19.3 Chapter summary

This chapter shows two methods for evaluating whether predictions should be reported to the consumers of models. Equivocal zones deal with outcomes/predictions and can be helpful when the amount of uncertainty in a prediction is too large.

Applicability domain models deal with features/predictors and quantify the amount of extrapolation (if any) that occurs when making a prediction. This chapter showed a basic method using principal component analysis, although there are many other ways to measure applicability. The applicable package also contains specialized methods for data sets where all of the predictors are binary. This method computes similarity scores between training set data points to define the reference distribution.
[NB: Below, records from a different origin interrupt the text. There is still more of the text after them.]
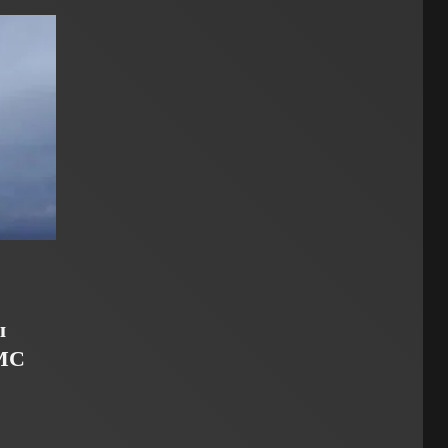
ы
ВМС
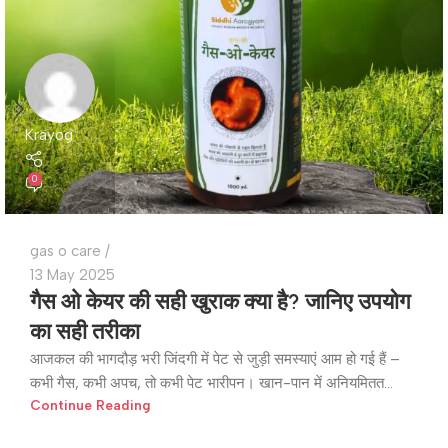
Krayog
0
gas o care
13 May 2025
गैस ओ केयर की सही खुराक क्या है? जानिए उपयोग
का सही तरीका
आजकल की भागदौड़ भरी जिंदगी में पेट से जुड़ी समस्याएं आम हो गई हैं –
कभी गैस, कभी अपच, तो कभी पेट भारीपन। खान-पान में अनियमितत...
Continue Reading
Bartley (2019) shows yet another method and applies it to ecological studies.

REFERENCES

Bartley, E AND Schliep, M . AND Hanks. 2019. “Identifying and Characterizing Extrapolation in Multivariate Response Data.” PLOS ONE 14 (December): 1–20.

Danowski, T, J Aarons, J Hydovitz, and J Wingert. 1970. “Utility of Equivocal Glucose Tolerances.” Diabetes 19 (7): 524–26.

Geladi, P., and B Kowalski. 1986. “Partial Least-Squares Regression: A Tutorial.” Analytica Chimica Acta 185: 1–17.

Jaworska, J, N Nikolova-Jeliazkova, and T Aldenberg. 2005. “QSAR Applicability Domain Estimation by Projection of the Training Set in Descriptor Space: A Review.” Alternatives to Laboratory Animals 33 (5): 445–59.

Kerleguer, A., J.-L. Koeck, M. Fabre, P. Gérôme, R. Teyssou, and V. Hervé. 2003. “Use of Equivocal Zone in Interpretation of Results of the Amplified Mycobacterium Tuberculosis Direct Test for Diagnosis of Tuberculosis.” Journal of Clinical Microbiology 41 (4): 1783–4.

Netzeva, T, A Worth, T Aldenberg, R Benigni, M Cronin, P Gramatica, J Jaworska, et al. 2005. “Current Status of Methods for Defining the Applicability Domain of (Quantitative) Structure-Activity Relationships: The Report and Recommendations of Ecvam Workshop 52.” Alternatives to Laboratory Animals 33 (2): 155–73.